ROADS/BRIDGES: Ohio gets funding bill signed, while Idaho’s struggles persist

The two states in disparate financial situations, striving toward the common goal of infrastructure improvement.

April 02, 2015

Ohio Governor John Kasich this week signed a multi-billion dollar transportation budget that is intended to spur hiring, increase driver safety measures and programs, and allow new payment options for license renewals. A blueprint for the next two fiscal years, the bill also earmarks monies for local governments and public transit.

The state’s geographic position was of significant import in the design and ratification of the bill. Couched in the Midwest, centrally within the region, the state functions as a throughway for many manufacturers who know they can transport their goods using the state’s strong highway system.

ODOT director Jerery Wray was quoted as saying, “We know what the resources are now, [and] our job is to maximize results.”

Key provisions of the bill include:

  • $7.06 billion for highway construction and maintenance, which is expected to pay for 96,000 jobs over the next two years, and nearly $6 billion of which will be used by ODOT on 1,600 highway construction and maintenance projects;
  • $600 million for local government use on road and bridge improvements;
  • An additional million over the previous budget toward support of public transportation;
  • The Bureau of Motor Vehicles will accept credit and debit cards by July 2016;
  • The bill will require more training and testing for first-time drivers, regardless of age; and
  • Authorization for the BMV to develop advanced driver-training courses and classes that use driving simulators. Department of Public Safety Director John Born said the effort would be the most comprehensive driver safety push ever for Ohio.

Such success strikes a stark contrast to the struggles persisting in the Idaho legislature, where what has been characterized as an ambitious tax bill was quashed recently in the state Senate.

Idaho Transportation Department (ITD) director Brian Ness said not doing enough now simply means the issue will have to be redressed next year, a familiar refrain that has had federal echoes over the last several months. “Right now, we need $262 million more a year to keep the existing infrastructure in the condition that it’s in right now,” Ness said. “The further away we are from the $262 million, the sooner we’ll be right back here doing it again.”

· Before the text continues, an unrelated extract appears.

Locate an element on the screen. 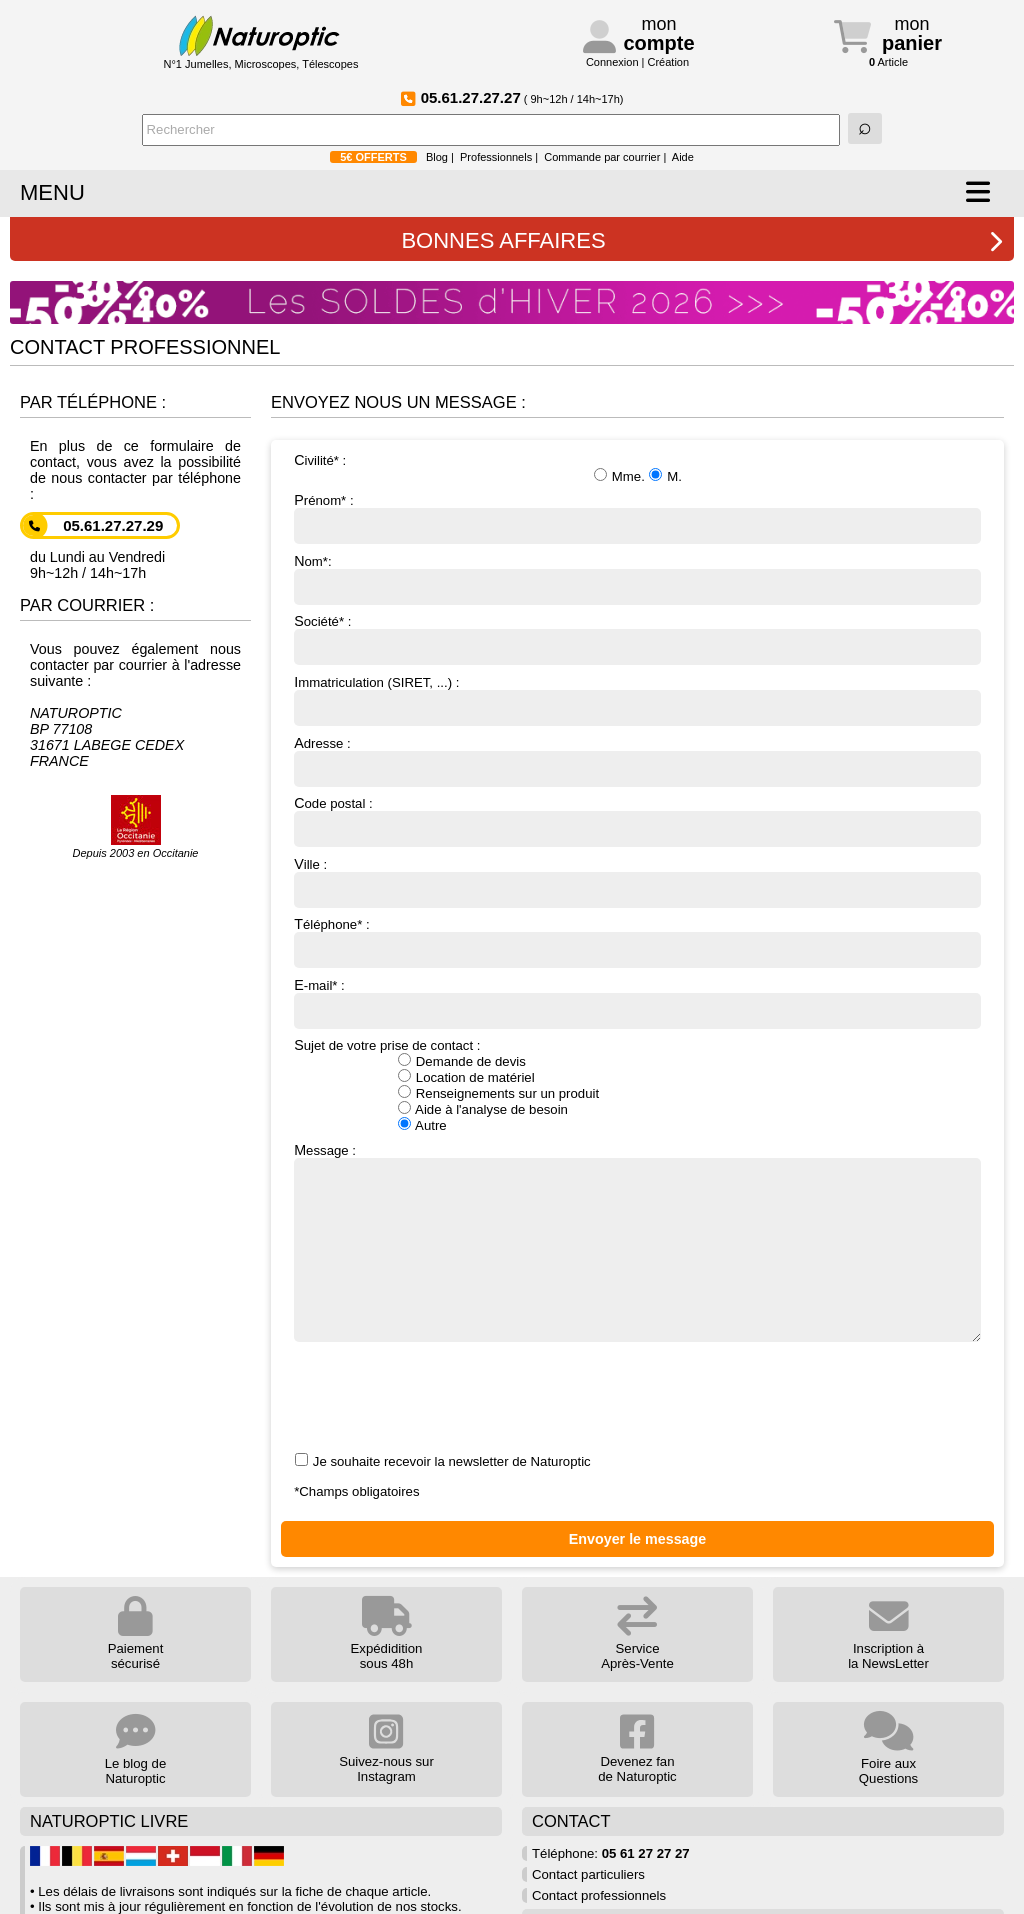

Of the bill’s yet pending in the legislature, one would derive funding from the state’s general fund—the same source that funds public programs such as education; but the likelihood of that is nigh toward nil, following a recent State of the State Address given my Governor Butch Otter.

“I will not entertain proposals aimed at competing for general fund tax dollars with education and our other required public programs or services,” Otter said with politicaly unique finality.

Concerns continue to roil in the state legislature, despite political leaders earlier declaration that transportation funding was the primary goal of the present Congressional session. With next year being an election year, the time would seem to be now to get tax increases of reform accomplished, as such measures rarely if ever see fruition alongside an election.